# Exercise directions
Each record that follows should be repeated exactly, minus any images.

--- Task material ---

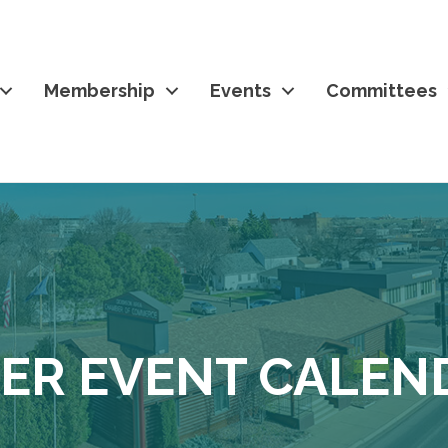
Membership
Events
Committees
ER EVENT CALEN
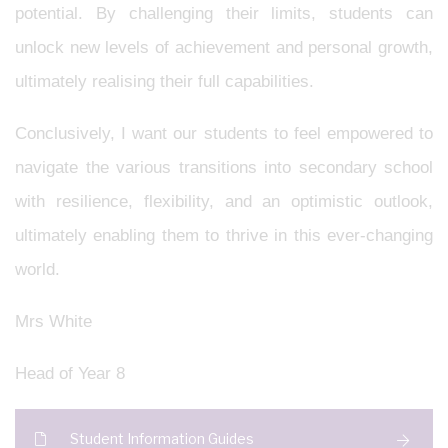
potential. By challenging their limits, students can
unlock new levels of achievement and personal growth,
ultimately realising their full capabilities.
Conclusively, I want our students to feel empowered to
navigate the various transitions into secondary school
with resilience, flexibility, and an optimistic outlook,
ultimately enabling them to thrive in this ever-changing
world.
Mrs White
Head of Year 8
Student Information Guides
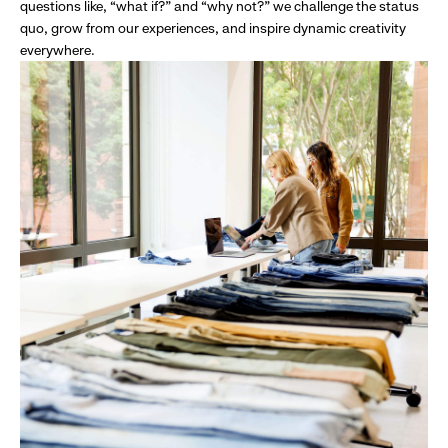
questions like, “what if?” and “why not?” we challenge the status
quo, grow from our experiences, and inspire dynamic creativity
everywhere.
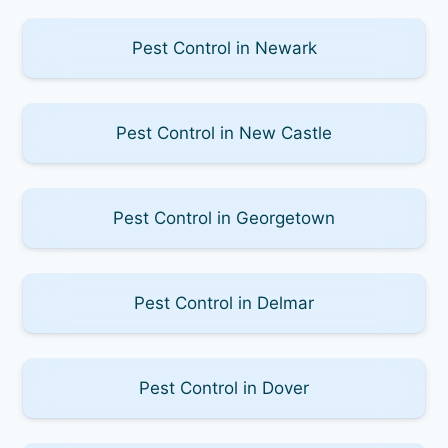
Pest Control in Newark
Pest Control in New Castle
Pest Control in Georgetown
Pest Control in Delmar
Pest Control in Dover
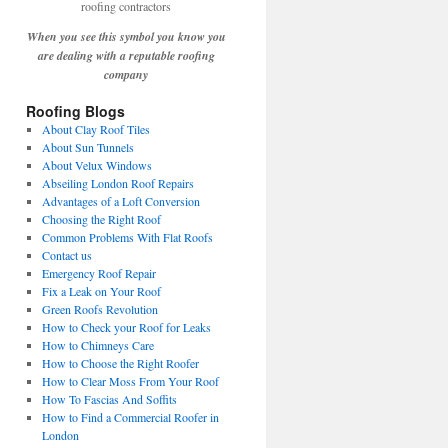
When you see this symbol you know you
are dealing with a reputable roofing
company
Roofing Blogs
About Clay Roof Tiles
About Sun Tunnels
About Velux Windows
Abseiling London Roof Repairs
Advantages of a Loft Conversion
Choosing the Right Roof
Common Problems With Flat Roofs
Contact us
Emergency Roof Repair
Fix a Leak on Your Roof
Green Roofs Revolution
How to Check your Roof for Leaks
How to Chimneys Care
How to Choose the Right Roofer
How to Clear Moss From Your Roof
How To Fascias And Soffits
How to Find a Commercial Roofer in
London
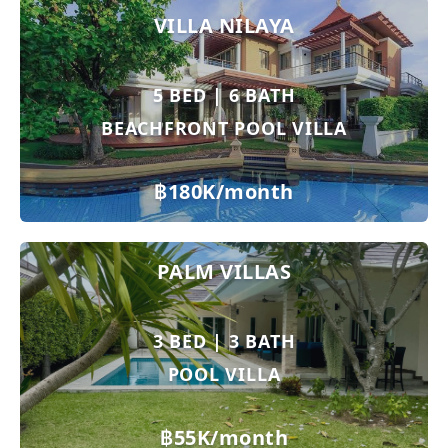
VILLA NILAYA
5 BED | 6 BATH
BEACHFRONT POOL VILLA
฿180K/month
PALM VILLAS
3 BED | 3 BATH
POOL VILLA
฿55K/month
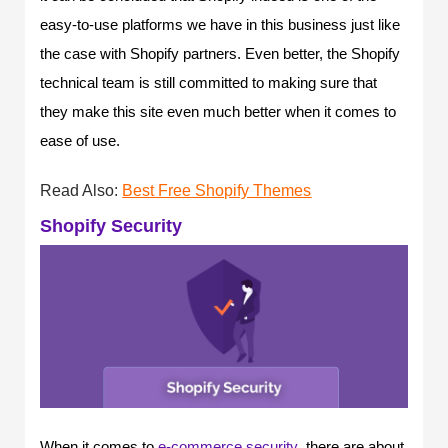
easy-to-use platforms we have in this business just like
the case with Shopify partners. Even better, the Shopify
technical team is still committed to making sure that
they make this site even much better when it comes to
ease of use.
Read Also:
Best Free Shopify Themes
Shopify Security
When it comes to
e-commerce security
,
there are about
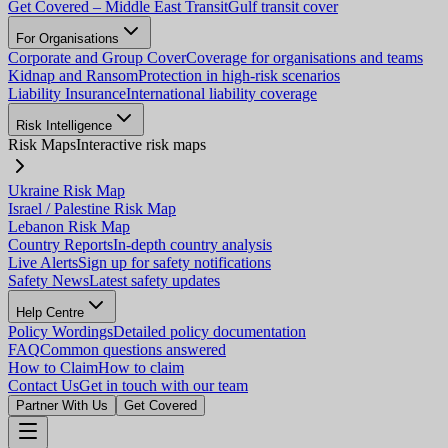
Get Covered – Middle East Transit
Gulf transit cover
For Organisations
Corporate and Group Cover
Coverage for organisations and teams
Kidnap and Ransom
Protection in high-risk scenarios
Liability Insurance
International liability coverage
Risk Intelligence
Risk Maps
Interactive risk maps
Ukraine Risk Map
Israel / Palestine Risk Map
Lebanon Risk Map
Country Reports
In-depth country analysis
Live Alerts
Sign up for safety notifications
Safety News
Latest safety updates
Help Centre
Policy Wordings
Detailed policy documentation
FAQ
Common questions answered
How to Claim
How to claim
Contact Us
Get in touch with our team
Partner With Us
Get Covered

---

# Reply to the exercise
Membership
Events
Committees
ER EVENT CALEN
potential. By challenging their limits, students can
unlock new levels of achievement and personal growth,
ultimately realising their full capabilities.
Conclusively, I want our students to feel empowered to
navigate the various transitions into secondary school
with resilience, flexibility, and an optimistic outlook,
ultimately enabling them to thrive in this ever-changing
world.
Mrs White
Head of Year 8
Student Information Guides
questions like, “what if?” and “why not?” we challenge the status
quo, grow from our experiences, and inspire dynamic creativity
everywhere.
Pest Control in Newark
Pest Control in New Castle
Pest Control in Georgetown
Pest Control in Delmar
Pest Control in Dover
When you see this symbol you know you
are dealing with a reputable roofing
company
Roofing Blogs
About Clay Roof Tiles
About Sun Tunnels
About Velux Windows
Abseiling London Roof Repairs
Advantages of a Loft Conversion
Choosing the Right Roof
Common Problems With Flat Roofs
Contact us
Emergency Roof Repair
Fix a Leak on Your Roof
Green Roofs Revolution
How to Check your Roof for Leaks
How to Chimneys Care
How to Choose the Right Roofer
How to Clear Moss From Your Roof
How To Fascias And Soffits
How to Find a Commercial Roofer in
London
VILLA NILAYA
5 BED | 6 BATH
BEACHFRONT POOL VILLA
฿180K/month
PALM VILLAS
3 BED | 3 BATH
POOL VILLA
฿55K/month
easy-to-use platforms we have in this business just like
the case with Shopify partners. Even better, the Shopify
technical team is still committed to making sure that
they make this site even much better when it comes to
ease of use.
Read Also:
Best Free Shopify Themes
Shopify Security
When it comes to
e-commerce security
,
there are about
Get Covered – Middle East Transit
Gulf transit cover
For Organisations
Corporate and Group Cover
Coverage for organisations and teams
Kidnap and Ransom
Protection in high-risk scenarios
Liability Insurance
International liability coverage
Risk Intelligence
Risk Maps
Interactive risk maps
Ukraine Risk Map
Israel / Palestine Risk Map
Lebanon Risk Map
Country Reports
In-depth country analysis
Live Alerts
Sign up for safety notifications
Safety News
Latest safety updates
Help Centre
Policy Wordings
Detailed policy documentation
FAQ
Common questions answered
How to Claim
How to claim
Contact Us
Get in touch with our team
Partner With Us
Get Covered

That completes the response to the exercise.